微笑みは崩さない。けれど背後で、薄い氷の魔力がまた漏れた。今度は池の縁に白い線が走る。
「あら、ずいぶん大切なものをお持ちなのですね」
「ひっ」
「落とさないでくださいませ。拾う時に、指を痛めてしまうかもしれませんから」
「き、気をつけます!」
「ええ。とても、気をつけて」
エララはにっこり笑った。
使者はなぜか両手で通行紋を抱え直し、深々と頭を下げる。
アレスは空を仰いだ。主庭の上、結界越しの夕暮れ。外の森は死の気配を濃くしているはずだが、この円形の広場だけは、木々の影も水面の光も乱れない。
「決めた」
彼は顔を上げる。
「竜の里へ行こう。
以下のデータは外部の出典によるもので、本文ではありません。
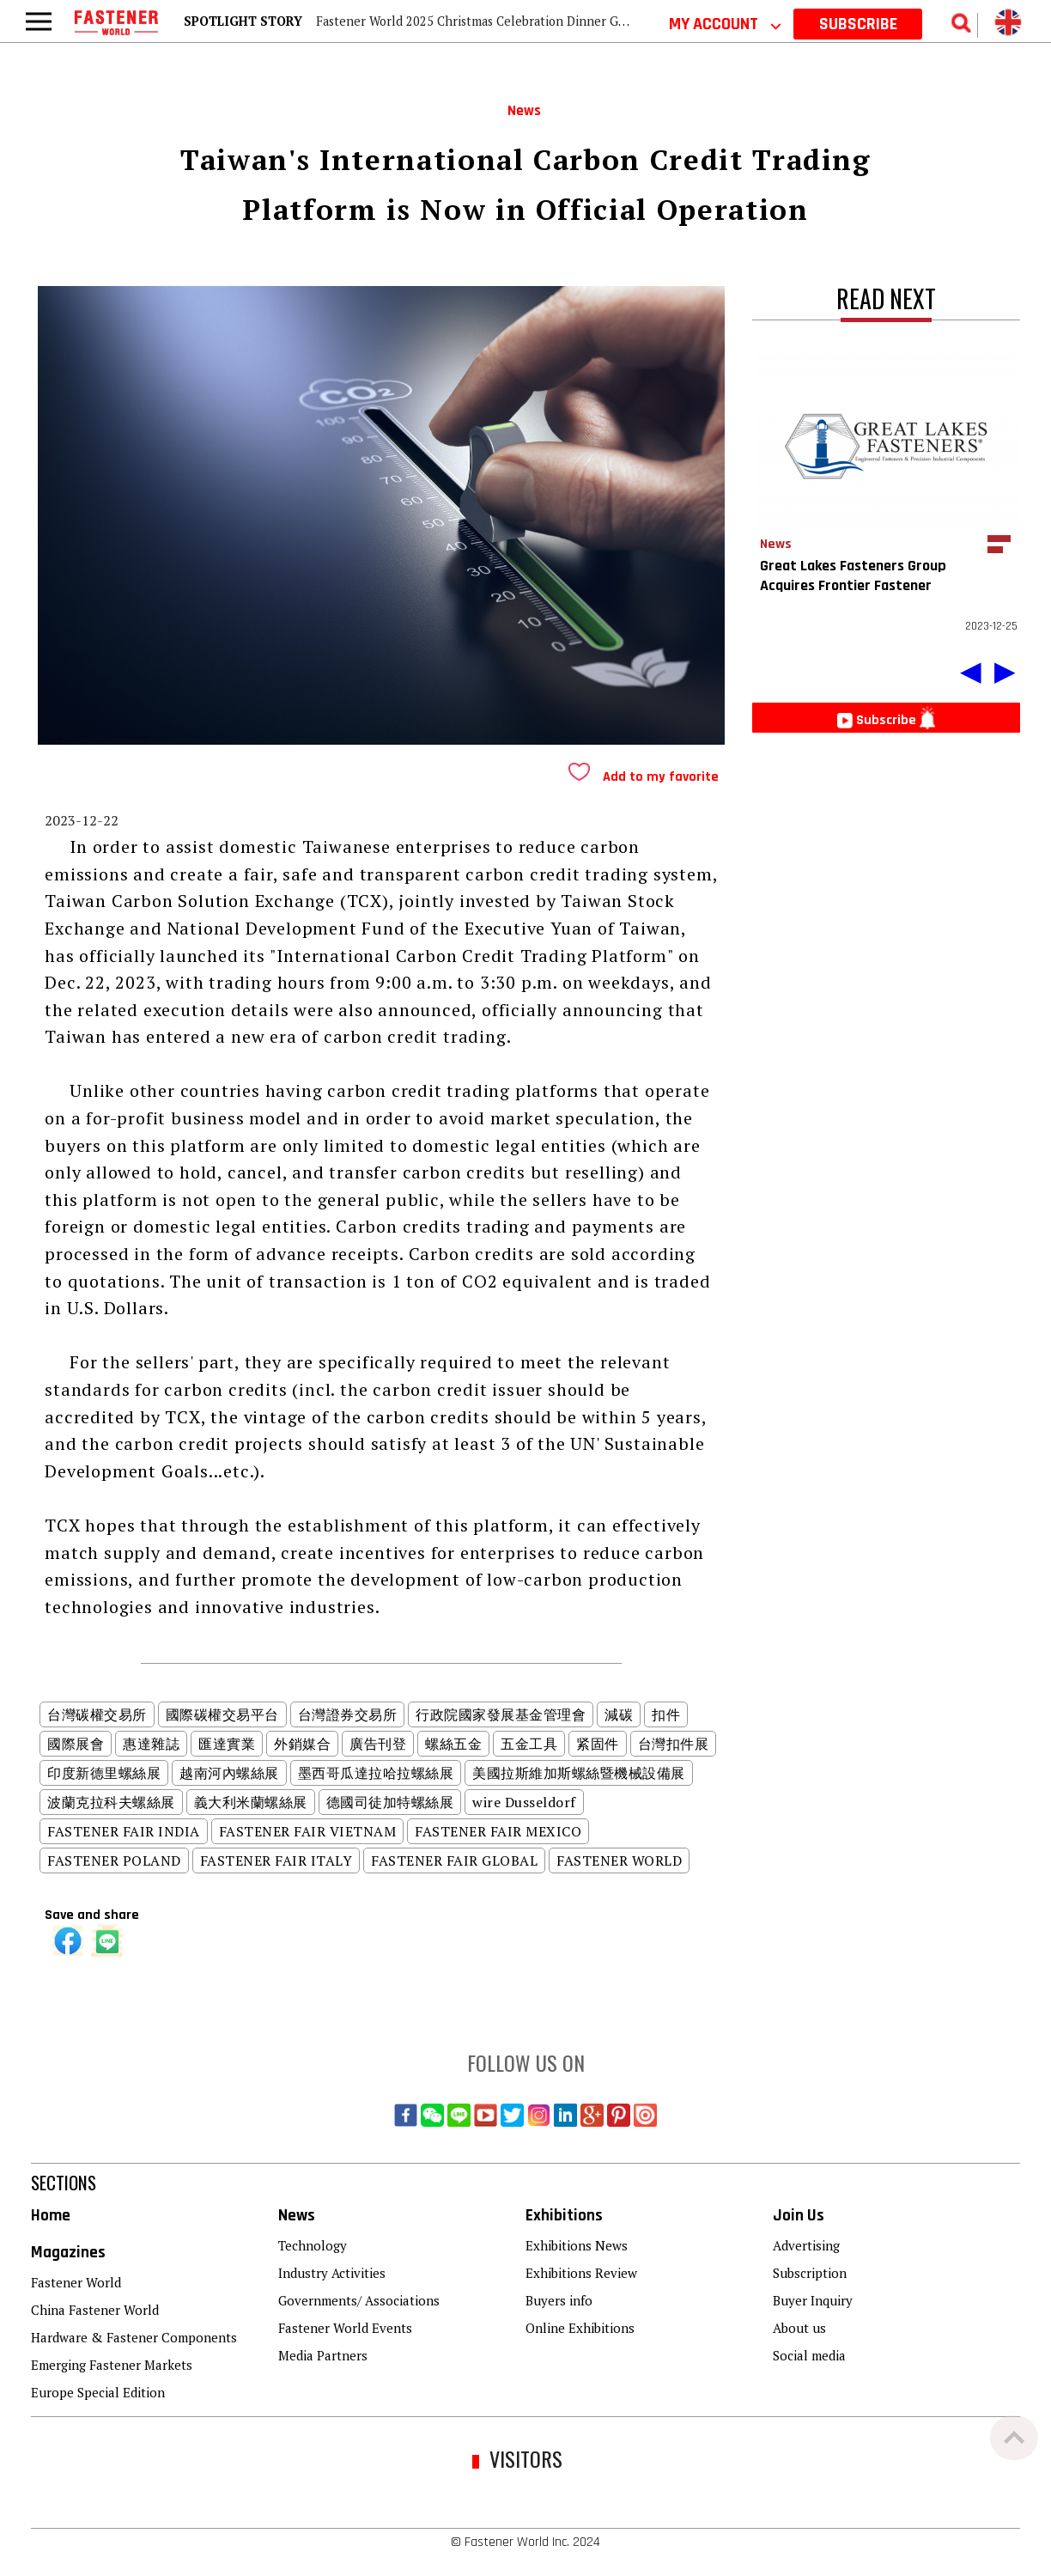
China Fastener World (95, 2309)
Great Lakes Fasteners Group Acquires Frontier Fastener (853, 575)
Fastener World (76, 2282)
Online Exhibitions (580, 2327)
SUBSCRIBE (858, 24)
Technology (312, 2245)
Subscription (810, 2272)
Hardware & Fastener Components (134, 2337)
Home (50, 2215)
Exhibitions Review (581, 2272)
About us (799, 2327)
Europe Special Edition (98, 2392)
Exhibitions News (577, 2245)
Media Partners (323, 2355)
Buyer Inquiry (813, 2300)
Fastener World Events (345, 2327)
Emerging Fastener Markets (111, 2364)
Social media (809, 2355)
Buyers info (559, 2300)
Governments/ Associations (359, 2300)
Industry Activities (332, 2272)
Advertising (806, 2245)
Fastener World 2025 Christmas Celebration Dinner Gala (475, 21)
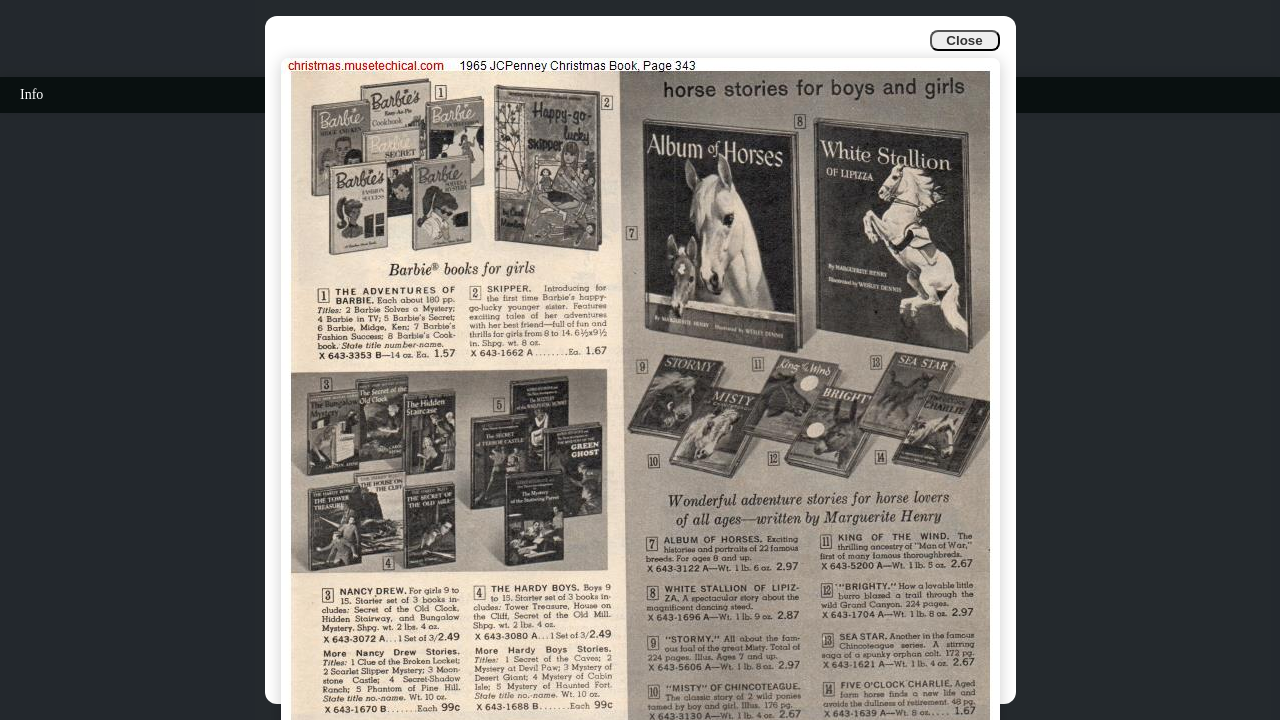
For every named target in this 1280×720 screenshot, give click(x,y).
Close (964, 40)
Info (31, 94)
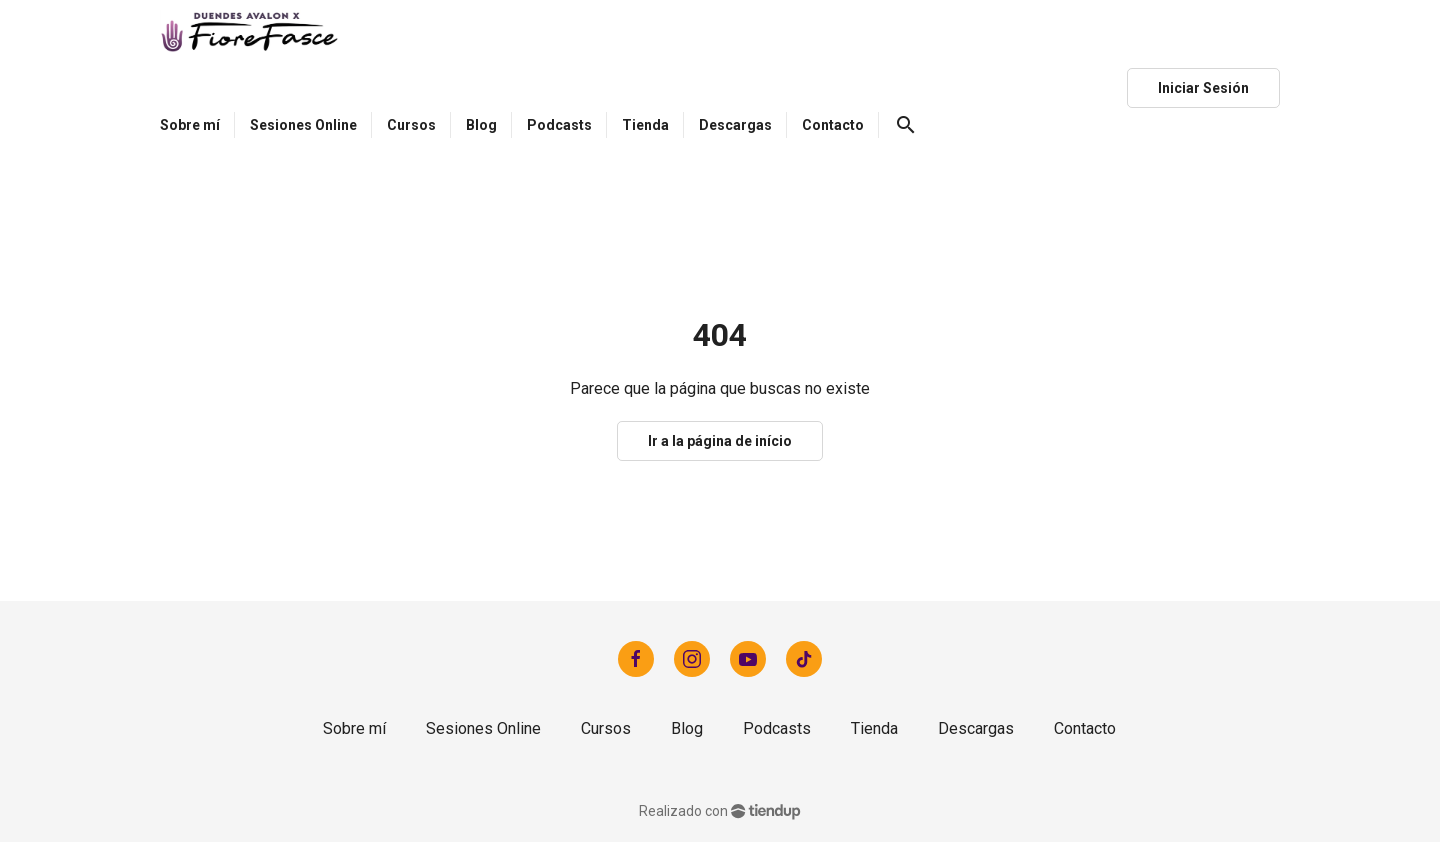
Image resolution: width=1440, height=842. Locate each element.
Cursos (606, 728)
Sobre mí (354, 728)
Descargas (976, 728)
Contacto (1085, 728)
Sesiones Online (483, 728)
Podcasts (777, 728)
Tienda (874, 728)
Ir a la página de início (720, 441)
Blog (687, 728)
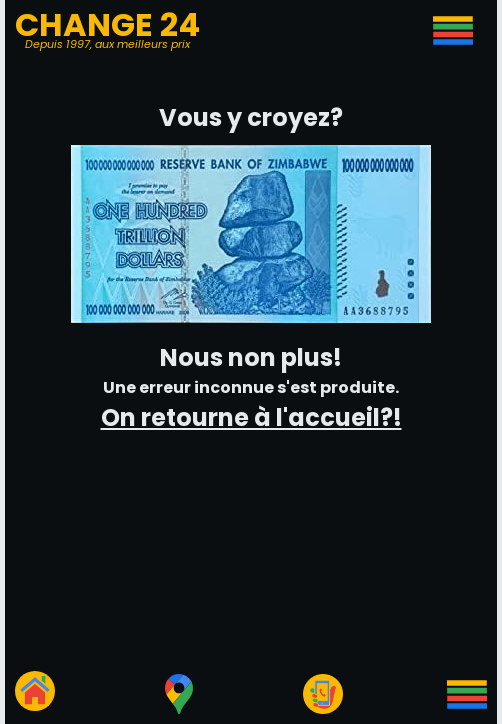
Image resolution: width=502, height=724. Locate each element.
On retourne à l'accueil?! (251, 417)
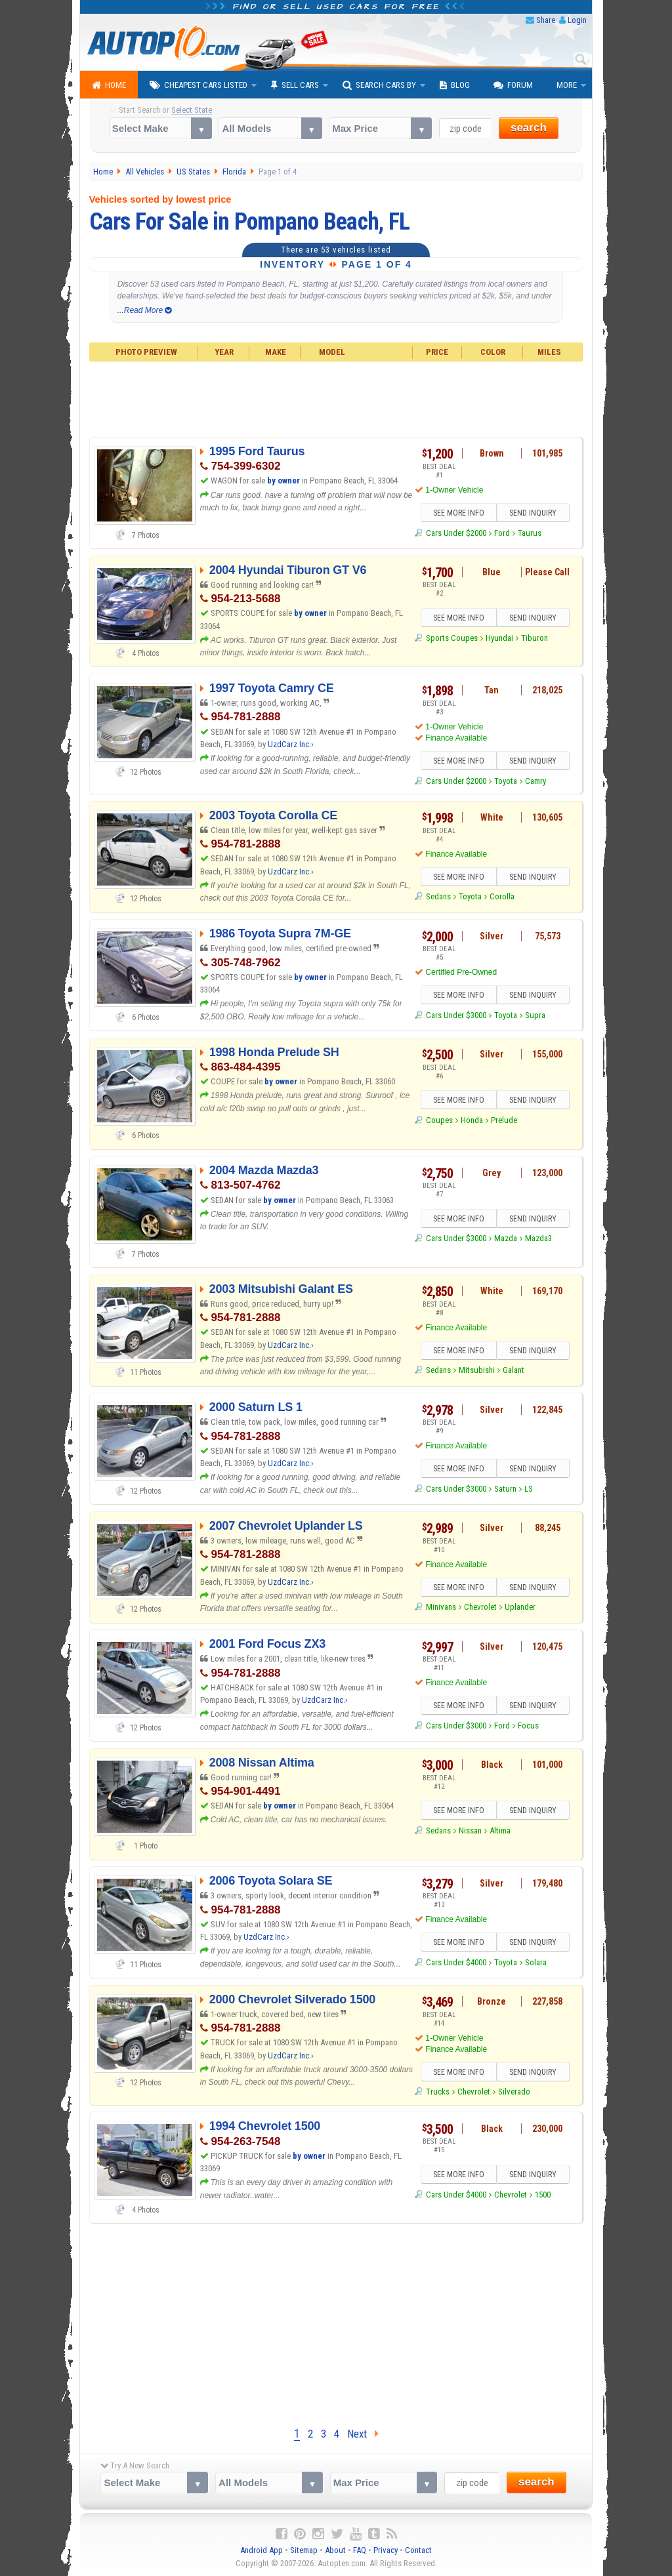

準備は三日でいい。出立は四日後の暁」
短い宣言。
それだけで、庭の空気が旅支度へ傾いた。
「エララ、頼めるか」
「はい、アレス様」
エララは深く頭を垂れた。
垂れた角度の下で、唇が固く結ばれる。眉根が少し寄る。彼女にしか分からない痛みの形をした表情。
アレスはそれを見ていない。
見ていてくれない、と、心のどこかで彼女は思う。けれど、その見落としこそが彼を彼たらしめるものだとも知っていた。欠けのない景色へ夢中になる横顔。最初に彼女が目を奪われた横顔そのもの。
主庭の睡蓮が、また同じ角度へ首を傾ける。
風が、ふっと止まった。
そして――ほんの一瞬。
アレスは、隣に立つ少女の横顔を見た。
何かを言いかける。
「エ……」
唇が動く。
次の音が、わずかに遅れた。瞬きにも満たない間。コンマ数秒の空白。
「――エララ」
彼は、彼女の名を最後まで呼んだ。
エララは気づかない。
気づくべきではない。もし気づいてしまえば、彼女の内側で何かが崩れる。だから世界はまだ、優しく、四日後の旅立ちへ向けて動き始める。
竜人の使者は拝礼し、退出のために身を翻した。
その鱗が夕陽を受け、紅く光る。遠い谷の岩肌の色を、ほんの少しだけこの結界の内側へ持ち込んだような色。
アレスはそれを見つめる。
新たな景観への渇望に、心の底から無邪気に満たされながら。